#### ASSIGNMENT:
Whenever a picture appears in the listing below, leave it out, and copy exactly the lines from the one containing "Haus für Senioren / Kurzzeitpflege /" through the end.

#### LISTED RECORDS:
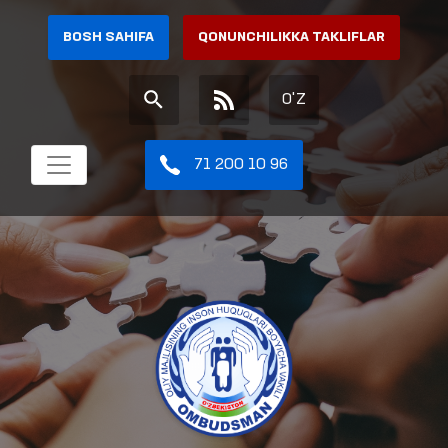
BOSH SAHIFA
QONUNCHILIKKA TAKLIFLAR
O'Z
71 200 10 96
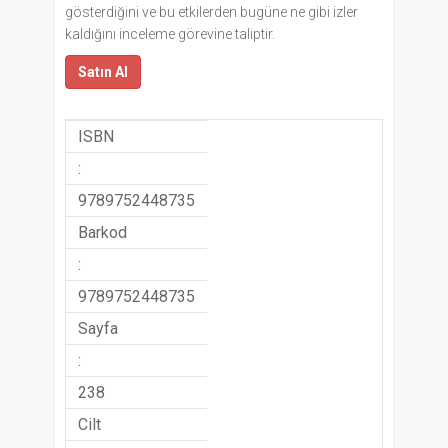
gösterdiğini ve bu etkilerden bugüne ne gibi izler
kaldığını inceleme görevine taliptir.
Satın Al
ISBN
:
9789752448735
Barkod
:
9789752448735
Sayfa
:
238
Cilt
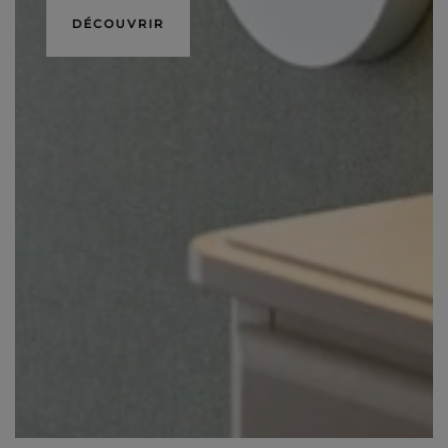
DÉCOUVRIR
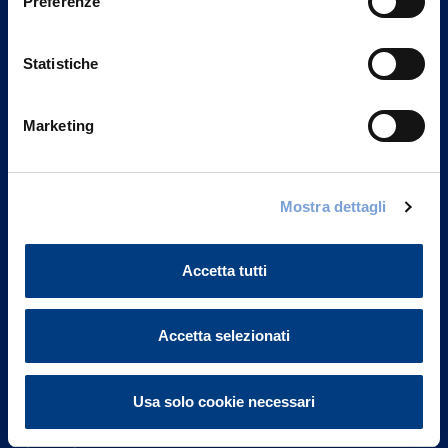
Preferenze
Statistiche
Marketing
Vittoria Assicurazioni S.p.A.
Mostra dettagli
Via Ignazio Gardella, 2
20149 Milano
Part. IVA 01329510158
Accetta tutti
FAQ
Accetta selezionati
Governance
Usa solo cookie necessari
Investor Relations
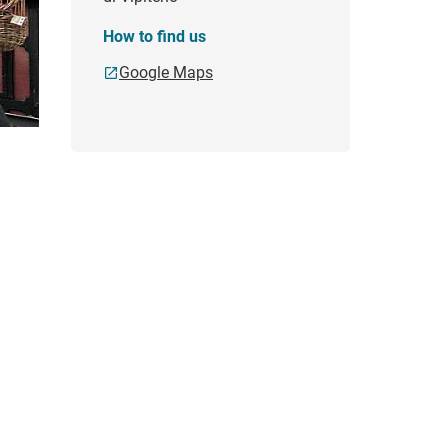
How to find us
Google Maps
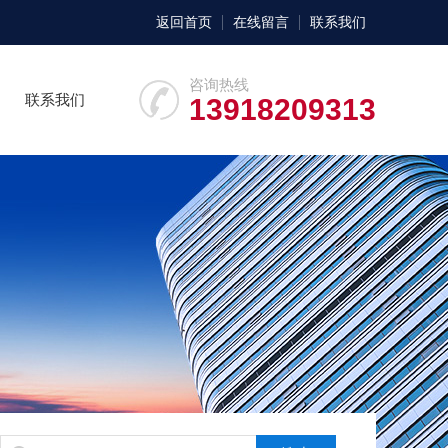
返回首页
在线留言
联系我们
咨询热线
联系我们
13918209313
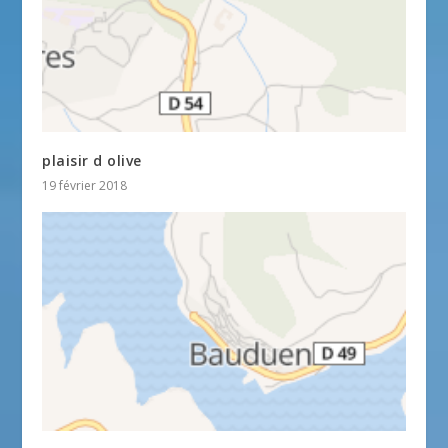
plaisir d olive
19 février 2018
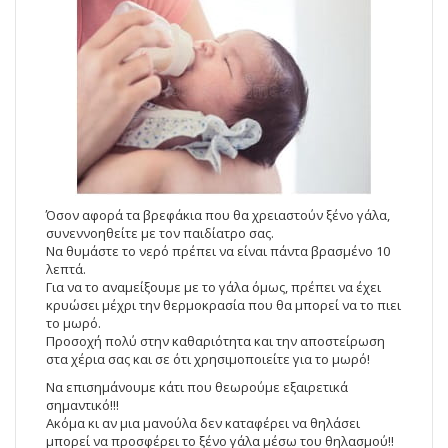
Όσον αφορά τα βρεφάκια που θα χρειαστούν ξένο γάλα,
συνεννοηθείτε με τον παιδίατρο σας.
Να θυμάστε το νερό πρέπει να είναι πάντα βρασμένο 10
λεπτά.
Για να το αναμείξουμε με το γάλα όμως, πρέπει να έχει
κρυώσει μέχρι την θερμοκρασία που θα μπορεί να το πιει
το μωρό.
Προσοχή πολύ στην καθαριότητα και την αποστείρωση
στα χέρια σας και σε ότι χρησιμοποιείτε για το μωρό!
Να επισημάνουμε κάτι που θεωρούμε εξαιρετικά
σημαντικό!!!
Ακόμα κι αν μια μανούλα δεν καταφέρει να θηλάσει
μπορεί να προσφέρει το ξένο γάλα μέσω του θηλασμού!!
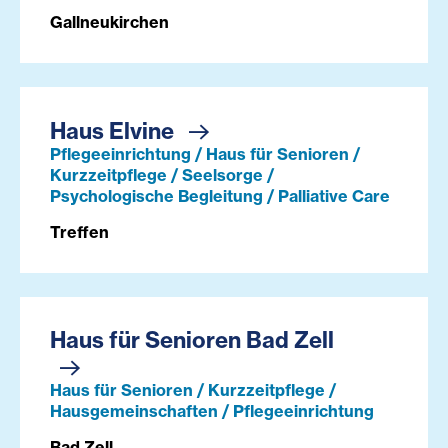
Gallneukirchen
Haus Elvine
Pflegeeinrichtung / Haus für Senioren /
Kurzzeitpflege / Seelsorge /
Psychologische Begleitung / Palliative Care
Treffen
Haus für Senioren Bad Zell
Haus für Senioren / Kurzzeitpflege /
Hausgemeinschaften / Pflegeeinrichtung
Bad Zell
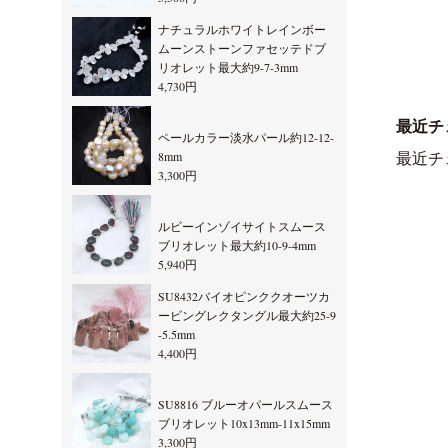
ナチュラルホワイトレインボー
ムーンストーンファセッテドブ
リオレット最大約9-7-3mm
4,730円
最近チ
ペールカラー淡水パール約12-12-
8mm
最近チ
3,300円
ルビーインゾイサイトスムース
ブリオレット最大約10-9-4mm
5,940円
SU8432バイオピンククオーツカ
ービングレクタングル最大約25-9
-5.5mm
4,400円
SU8816 ブルーオパールスムース
ブリオレット10x13mm-11x15mm
3,300円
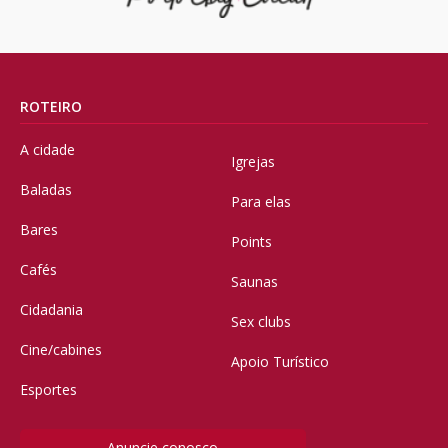
ROTEIRO
A cidade
Igrejas
Baladas
Para elas
Bares
Points
Cafés
Saunas
Cidadania
Sex clubs
Cine/cabines
Apoio Turístico
Esportes
Anuncie conosco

#### ANSWER TO THE PROBLEM:
Haus für Senioren / Kurzzeitpflege /
Hausgemeinschaften / Pflegeeinrichtung
Bad Zell
ナチュラルホワイトレインボー
ムーンストーンファセッテドブ
リオレット最大約9-7-3mm
4,730円
最近チ
ペールカラー淡水パール約12-12-
8mm
最近チ
3,300円
ルビーインゾイサイトスムース
ブリオレット最大約10-9-4mm
5,940円
SU8432バイオピンククオーツカ
ービングレクタングル最大約25-9
-5.5mm
4,400円
SU8816 ブルーオパールスムース
ブリオレット10x13mm-11x15mm
3,300円
ROTEIRO
A cidade
Igrejas
Baladas
Para elas
Bares
Points
Cafés
Saunas
Cidadania
Sex clubs
Cine/cabines
Apoio Turístico
Esportes
Anuncie conosco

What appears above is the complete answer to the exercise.